## Heatmap Comparison: BLEU Score vs. Exact Match by Scenario and Transformation
### Overview
The image displays two vertically stacked heatmaps comparing model performance across three scenarios (ID, CMP, OOD) and six transformations (f1, f2, f1∘f1, f1∘f2, f2∘f1, f2∘f2). The top heatmap visualizes BLEU Scores (0.0 to 1.0 scale), and the bottom heatmap visualizes Exact Match percentages (0% to 100% scale). The color intensity represents the score magnitude, with a corresponding color bar to the right of each chart.
### Components/Axes
* **Y-Axis (Both Charts):** Labeled "Scenario". Categories from top to bottom: `ID`, `CMP`, `OOD`.
* **X-Axis (Both Charts):** Labeled "Transformation". Categories from left to right: `f1`, `f2`, `f1∘f1`, `f1∘f2`, `f2∘f1`, `f2∘f2`.
* **Color Bar (Top Chart):** Labeled "BLEU Score". Scale ranges from 0.0 (blue) to 1.0 (red/pink).
* **Color Bar (Bottom Chart):** Labeled "Exact Match (%)". Scale ranges from 0 (blue) to 100 (red/pink).
### Detailed Analysis
**Top Heatmap: BLEU Score**
* **ID Scenario (Top Row):** All cells show a perfect score of `1.00`. The row is uniformly colored in the darkest red/pink.
* **CMP Scenario (Middle Row):** Scores are moderate to low, ranging from `0.16` to `0.71`. The trend shows a general decrease from left to right. The highest score (`0.71`) is for transformation `f1`. The lowest score (`0.16`) is for transformation `f2∘f2`.
* **OOD Scenario (Bottom Row):** Scores are low, ranging from `0.00` to `0.46`. The first two transformations (`f1`, `f2`) score `0.00`. The highest score (`0.46`) is for transformation `f1∘f1`. The row is predominantly blue, indicating low scores.
**Bottom Heatmap: Exact Match (%)**
* **ID Scenario (Top Row):** All cells show a perfect score of `100`. The row is uniformly colored in the darkest red/pink.
* **CMP Scenario (Middle Row):** All cells show a score of `0`. The entire row is uniformly colored in the darkest blue.
* **OOD Scenario (Bottom Row):** All cells show a score of `0`. The entire row is uniformly colored in the darkest blue.
### Key Observations
1. **Perfect In-Distribution Performance:** The `ID` scenario achieves perfect scores (BLEU=1.00, Exact Match=100%) across all six transformations, indicating flawless performance on in-distribution data.
2. **Complete Exact Match Failure:** Both the `CMP` (Compositional) and `OOD` (Out-of-Distribution) scenarios score `0%` on the Exact Match metric for every transformation, indicating a total failure to generate the exact target output.
3. **Partial Success in BLEU for CMP:** While failing on Exact Match, the `CMP` scenario shows non-zero BLEU scores, suggesting the model generates outputs that are partially similar to the reference (e.g., sharing some words or phrases). Performance degrades for more complex transformations (`f2∘f2`).
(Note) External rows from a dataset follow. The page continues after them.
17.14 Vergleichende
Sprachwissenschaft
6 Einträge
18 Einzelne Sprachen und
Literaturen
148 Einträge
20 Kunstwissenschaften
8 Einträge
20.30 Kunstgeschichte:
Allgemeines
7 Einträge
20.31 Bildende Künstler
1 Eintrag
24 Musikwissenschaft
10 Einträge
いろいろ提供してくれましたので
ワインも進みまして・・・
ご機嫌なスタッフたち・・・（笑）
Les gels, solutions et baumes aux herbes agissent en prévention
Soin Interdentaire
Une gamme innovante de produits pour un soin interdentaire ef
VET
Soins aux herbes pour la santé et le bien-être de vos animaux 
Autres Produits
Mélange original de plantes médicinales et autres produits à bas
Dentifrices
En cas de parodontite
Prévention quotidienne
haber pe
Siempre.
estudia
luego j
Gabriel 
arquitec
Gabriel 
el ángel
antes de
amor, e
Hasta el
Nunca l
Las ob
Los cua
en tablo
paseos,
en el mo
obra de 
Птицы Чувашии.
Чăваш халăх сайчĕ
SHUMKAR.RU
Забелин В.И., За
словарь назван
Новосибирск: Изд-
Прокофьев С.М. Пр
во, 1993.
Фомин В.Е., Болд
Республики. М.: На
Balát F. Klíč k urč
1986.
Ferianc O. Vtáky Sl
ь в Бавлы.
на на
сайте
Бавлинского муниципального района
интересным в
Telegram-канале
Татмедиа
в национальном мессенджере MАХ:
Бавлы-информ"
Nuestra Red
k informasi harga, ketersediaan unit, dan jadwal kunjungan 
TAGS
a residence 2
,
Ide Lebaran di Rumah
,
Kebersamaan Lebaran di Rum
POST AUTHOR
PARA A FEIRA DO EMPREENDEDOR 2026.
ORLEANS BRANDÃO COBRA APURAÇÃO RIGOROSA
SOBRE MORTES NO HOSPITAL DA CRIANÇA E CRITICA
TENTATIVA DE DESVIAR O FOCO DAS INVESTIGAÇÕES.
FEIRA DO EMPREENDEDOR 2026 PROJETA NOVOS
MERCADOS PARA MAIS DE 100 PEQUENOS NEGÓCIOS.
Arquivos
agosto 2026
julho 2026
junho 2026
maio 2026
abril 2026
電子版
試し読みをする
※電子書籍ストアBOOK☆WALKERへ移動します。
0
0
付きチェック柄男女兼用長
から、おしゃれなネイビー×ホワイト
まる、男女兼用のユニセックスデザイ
4. **Poor OOD Generalization:** The `OOD` scenario shows very low BLEU scores (≤0.46) and zero Exact Match, indicating the model generalizes poorly to completely unseen data distributions.
5. **Transformation Complexity Impact:** For the `CMP` scenario's BLEU scores, simpler transformations (`f1`, `f2`) yield higher scores than their compositions (`f1∘f1`, `f2∘f2`), suggesting performance degrades with increased compositional complexity.
### Interpretation
This data strongly suggests a model that has memorized or perfectly fits its training distribution (`ID` scenario) but lacks robust compositional reasoning and generalization capabilities.
* The **discrepancy between BLEU and Exact Match in the CMP scenario** is critical. It indicates the model can produce *somewhat relevant* language (hence non-zero BLEU) but fails to construct the *precisely correct* sequence of operations or tokens required for an exact match. This points to a weakness in systematic, rule-based reasoning.
* The **complete failure on OOD data** confirms the model's knowledge is not abstracted into generalizable principles. It cannot apply learned patterns to novel contexts.
* The **declining BLEU trend in CMP** for more complex transformations (`f2∘f2` being the lowest) suggests the model's partial compositional ability breaks down as the number of operations or their complexity increases.
In essence, the model exhibits "brittle expertise": it performs perfectly on familiar data but fails fundamentally when required to reason compositionally or generalize to new situations. The heatmap visualizes the stark boundary between its memorized performance and its lack of robust, abstract understanding.